:: EXERCISE PROMPT ::
Please quote exactly the lines below from the line containing "You are a GUI agent. The screenshot is 733×2576." to the line containing "More information [More", both lines included, and nothing else.

* * *

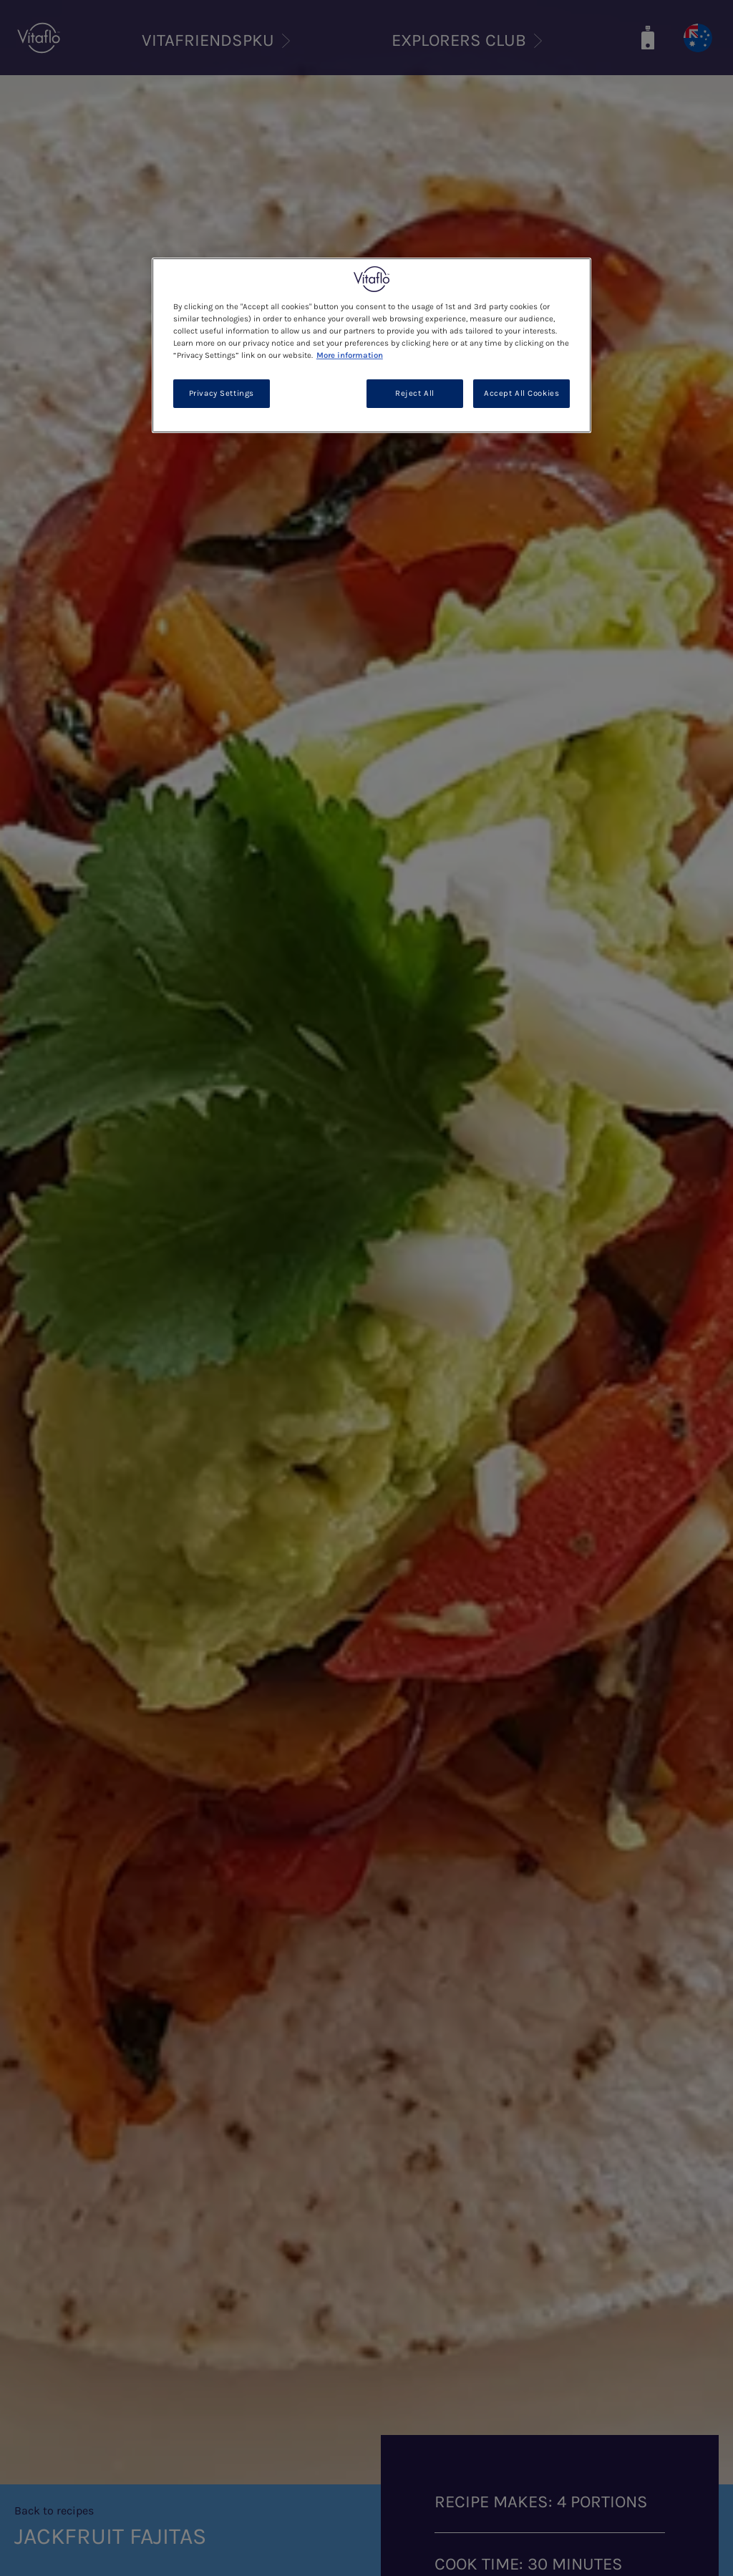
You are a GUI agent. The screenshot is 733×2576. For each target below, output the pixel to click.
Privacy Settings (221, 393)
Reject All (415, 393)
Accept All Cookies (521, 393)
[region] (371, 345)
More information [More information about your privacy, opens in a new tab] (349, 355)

* * *

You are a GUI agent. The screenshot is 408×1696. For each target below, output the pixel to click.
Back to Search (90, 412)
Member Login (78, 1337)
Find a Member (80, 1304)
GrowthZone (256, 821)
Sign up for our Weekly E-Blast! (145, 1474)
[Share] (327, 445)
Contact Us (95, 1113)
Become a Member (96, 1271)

* * *

:: TASK ANSWER ::
You are a GUI agent. The screenshot is 733×2576. For each target below, output the pixel to click.
Privacy Settings (221, 393)
Reject All (415, 393)
Accept All Cookies (521, 393)
[region] (371, 345)
More information [More information about your privacy, opens in a new tab] (349, 355)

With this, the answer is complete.